As goofy as it is, the sketch, titled “The Web of Caves,” wound up accidentally capturing a lot of the same vibes that the actual show would latch onto when it returned in 2005. It didn’t hurt that Gatiss would go on to write or co-write nine episodes of Doctor Who and frequently partner with Stephen Moffatt, the showrunner for seasons five through 10. He also went on to play four different characters on the show, and portrayed both the Doctor and the Master in the Big Finish audio dramas.
Basically every other British actor – The Curse of Fatal Death
Just a heads up for anyone still sensitive to this sort of thing: Stephen Moffatt is responsible for a lot of what follows.

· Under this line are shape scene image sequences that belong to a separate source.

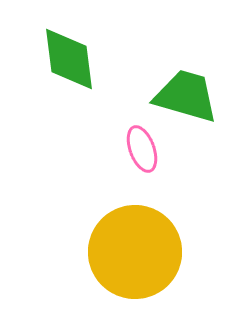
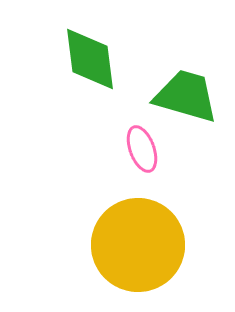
green diamond: moved 21 px right
yellow circle: moved 3 px right, 7 px up
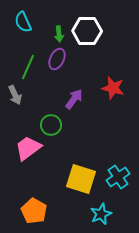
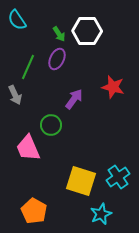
cyan semicircle: moved 6 px left, 2 px up; rotated 10 degrees counterclockwise
green arrow: rotated 28 degrees counterclockwise
red star: moved 1 px up
pink trapezoid: rotated 76 degrees counterclockwise
yellow square: moved 2 px down
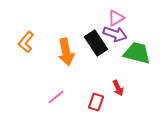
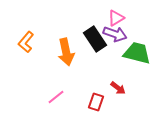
black rectangle: moved 1 px left, 4 px up
red arrow: rotated 28 degrees counterclockwise
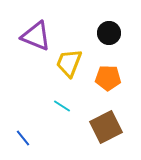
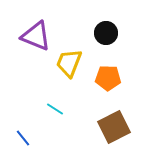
black circle: moved 3 px left
cyan line: moved 7 px left, 3 px down
brown square: moved 8 px right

It was the turn of the 21st century. Following a TV movie revival that saw Eric Roberts as the Master and Sylvester McCoy suffering that most British of demises – death by TEC-9 – the Doctor Who franchise was sitting in the corner, thinking about what it had done.
While it waited, future showrunner Stephen Moffatt twiddled his thumbs and put together a sketch for the biannual charity telethon Red Nose Day. Titled “The Curse of Fatal Death,” it was equal parts loving pastiche and needling mockery of Doctor Who, and starred a Love Actually’s worth of British performers.
The sketch begins with Rowan Atkinson as the Doctor. After being killed by a stray Dalek blast, he regenerates into occasional Loki and “lick-the-mirror handsome” Richard E. Grant, much to the delight of his companion. That body only lasts for about a minute before being fried, resulting in a new Doctor played by Jim Broadbent, who’s very nervous around girls. Then that Doctor regenerates again, this time into Hugh Grant, then again into Joanna Lumley. The whole thing takes about 20 minutes, is available to watch on YouTube, and will change the way you think of the word “bumps.”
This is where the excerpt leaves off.